- [Task goal]: Please return only the lines from the one holding "that awaits you on your Abu Dhabi cruise." through the one holding "Empowers organizations to build and customize", exactly as they appear in the records below, both ends included.

- [Records supplied]:
<<<<

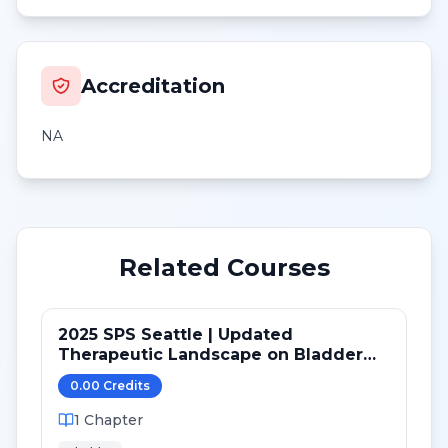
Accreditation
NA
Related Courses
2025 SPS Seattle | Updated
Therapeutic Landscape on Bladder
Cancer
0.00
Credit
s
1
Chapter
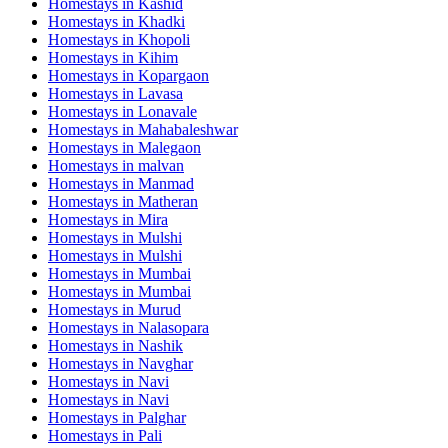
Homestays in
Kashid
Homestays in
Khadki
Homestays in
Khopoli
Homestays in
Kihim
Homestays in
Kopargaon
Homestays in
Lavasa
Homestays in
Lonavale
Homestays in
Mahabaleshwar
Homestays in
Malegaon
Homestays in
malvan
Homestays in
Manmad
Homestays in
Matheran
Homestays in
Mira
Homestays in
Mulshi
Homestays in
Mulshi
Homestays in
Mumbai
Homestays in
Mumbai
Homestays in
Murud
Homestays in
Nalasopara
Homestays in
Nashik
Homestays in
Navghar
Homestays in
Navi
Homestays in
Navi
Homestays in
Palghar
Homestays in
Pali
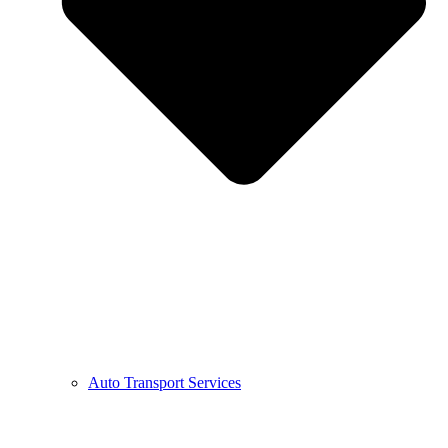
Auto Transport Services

>>>>
<<<<

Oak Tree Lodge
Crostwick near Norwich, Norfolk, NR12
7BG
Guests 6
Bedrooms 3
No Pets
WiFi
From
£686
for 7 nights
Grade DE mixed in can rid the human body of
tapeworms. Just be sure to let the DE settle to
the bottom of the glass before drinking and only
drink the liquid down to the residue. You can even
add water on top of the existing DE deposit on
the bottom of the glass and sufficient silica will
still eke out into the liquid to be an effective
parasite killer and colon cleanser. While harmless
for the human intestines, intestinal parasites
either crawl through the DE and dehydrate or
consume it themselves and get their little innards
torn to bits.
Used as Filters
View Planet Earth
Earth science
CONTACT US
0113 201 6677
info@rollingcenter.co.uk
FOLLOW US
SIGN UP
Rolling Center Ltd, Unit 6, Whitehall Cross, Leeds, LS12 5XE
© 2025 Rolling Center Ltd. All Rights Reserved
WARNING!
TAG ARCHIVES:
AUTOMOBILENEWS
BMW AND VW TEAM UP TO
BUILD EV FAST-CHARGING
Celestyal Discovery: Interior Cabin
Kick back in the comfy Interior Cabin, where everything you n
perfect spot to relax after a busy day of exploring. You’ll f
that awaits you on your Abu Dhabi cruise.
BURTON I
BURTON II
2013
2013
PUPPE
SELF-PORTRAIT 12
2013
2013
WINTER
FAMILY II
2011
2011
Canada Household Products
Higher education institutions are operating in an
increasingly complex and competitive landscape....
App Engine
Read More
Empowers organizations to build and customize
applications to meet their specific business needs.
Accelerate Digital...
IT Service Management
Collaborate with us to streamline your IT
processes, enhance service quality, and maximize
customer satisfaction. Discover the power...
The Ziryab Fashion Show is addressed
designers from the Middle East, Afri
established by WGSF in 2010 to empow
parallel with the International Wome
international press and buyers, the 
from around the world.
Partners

>>>>

- [Answer to the problem]:
that awaits you on your Abu Dhabi cruise.
BURTON I
BURTON II
2013
2013
PUPPE
SELF-PORTRAIT 12
2013
2013
WINTER
FAMILY II
2011
2011
Canada Household Products
Higher education institutions are operating in an
increasingly complex and competitive landscape....
App Engine
Read More
Empowers organizations to build and customize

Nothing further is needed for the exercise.